**Exercise**
All lines holding the word "your" should be located in the records and copied.

[[ Records provided, beginning ]]

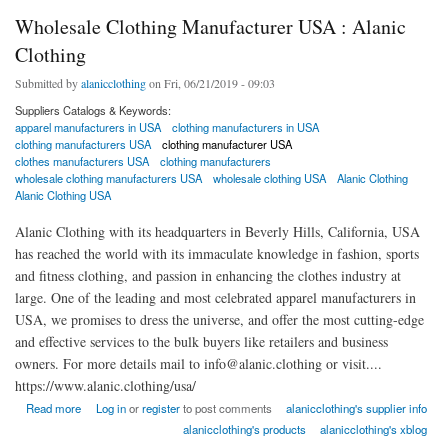
Wholesale Clothing Manufacturer USA : Alanic
Clothing
Submitted by
alanicclothing
on Fri, 06/21/2019 - 09:03
Suppliers Catalogs & Keywords:
apparel manufacturers in USA
clothing manufacturers in USA
clothing manufacturers USA
clothing manufacturer USA
clothes manufacturers USA
clothing manufacturers
wholesale clothing manufacturers USA
wholesale clothing USA
Alanic Clothing
Alanic Clothing USA
Alanic Clothing with its headquarters in Beverly Hills, California, USA
has reached the world with its immaculate knowledge in fashion, sports
and fitness clothing, and passion in enhancing the clothes industry at
large. One of the leading and most celebrated apparel manufacturers in
USA, we promises to dress the universe, and offer the most cutting-edge
and effective services to the bulk buyers like retailers and business
owners. For more details mail to info@alanic.clothing or visit....
https://www.alanic.clothing/usa/
about Wholesale Clothing Manufacturer USA : Alanic Clothing
Read more
Log in
or
register
to post comments
alanicclothing's supplier info
alanicclothing's products
alanicclothing's xblog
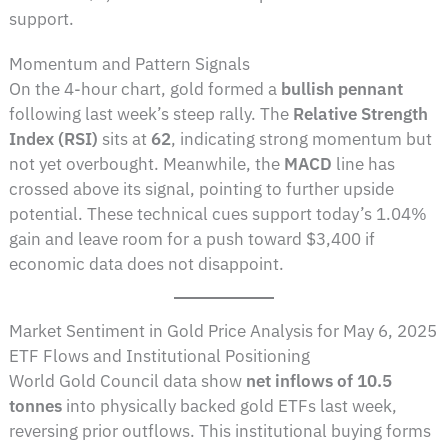
support.
Momentum and Pattern Signals
On the 4-hour chart, gold formed a
bullish pennant
following last week’s steep rally. The
Relative Strength
Index (RSI)
sits at
62
, indicating strong momentum but
not yet overbought. Meanwhile, the
MACD
line has
crossed above its signal, pointing to further upside
potential. These technical cues support today’s 1.04%
gain and leave room for a push toward $3,400 if
economic data does not disappoint.
Market Sentiment in Gold Price Analysis for May 6, 2025
ETF Flows and Institutional Positioning
World Gold Council data show
net inflows of 10.5
tonnes
into physically backed gold ETFs last week,
reversing prior outflows. This institutional buying forms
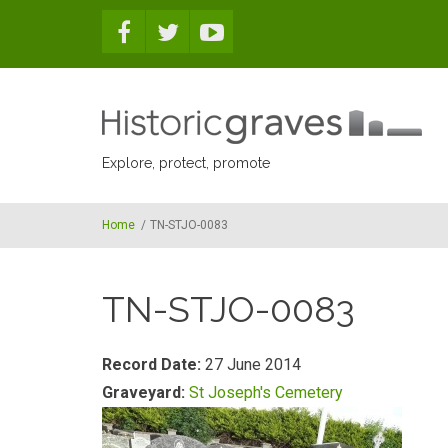
Skip to main content
Explore, protect, promote
Home
/
TN-STJO-0083
TN-STJO-0083
Record Date:
27 June 2014
Graveyard:
St Joseph's Cemetery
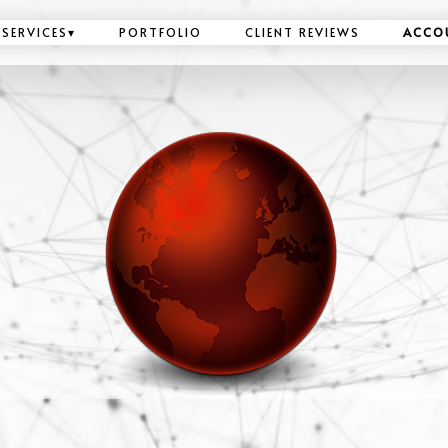
SERVICES
▾
PORTFOLIO
CLIENT REVIEWS
ACCO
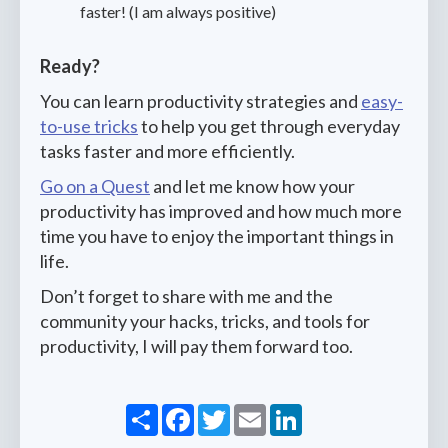
faster! (I am always positive)
Ready?
You can learn productivity strategies and
easy-
to-use tricks
to help you get through everyday
tasks faster and more efficiently.
Go on a Quest
and let me know how your
productivity has improved and how much more
time you have to enjoy the important things in
life.
Don’t forget to share with me and the
community your hacks, tricks, and tools for
productivity, I will pay them forward too.
Share
Facebook
Twitter
Email
LinkedIn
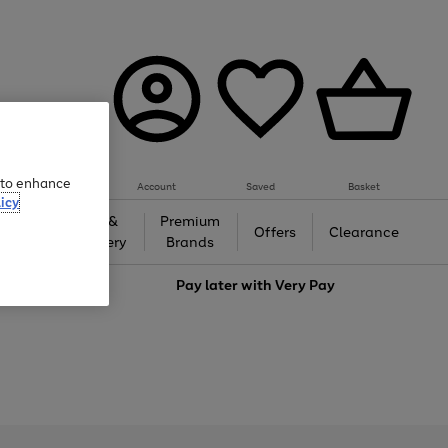
e to enhance
Account
Saved
Basket
icy
Gifts &
Premium
auty
Offers
Clearance
Jewellery
Brands
love
Pay later with
Very Pay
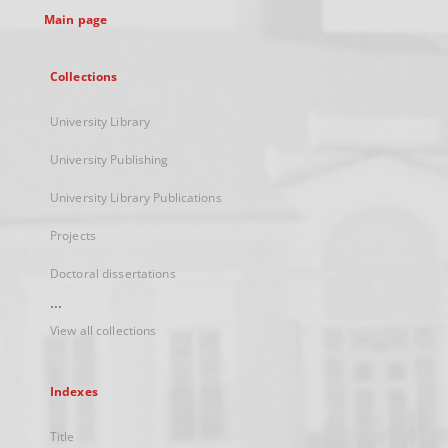
Main page
Collections
University Library
University Publishing
University Library Publications
Projects
Doctoral dissertations
...
View all collections
Indexes
Title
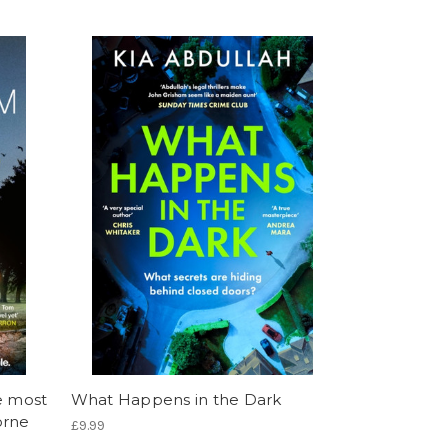
e most
What Happens in the Dark
orne
£9.99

[[ Records provided, end ]]

**Result of this exercise**
and let me know how your
community your hacks, tricks, and tools for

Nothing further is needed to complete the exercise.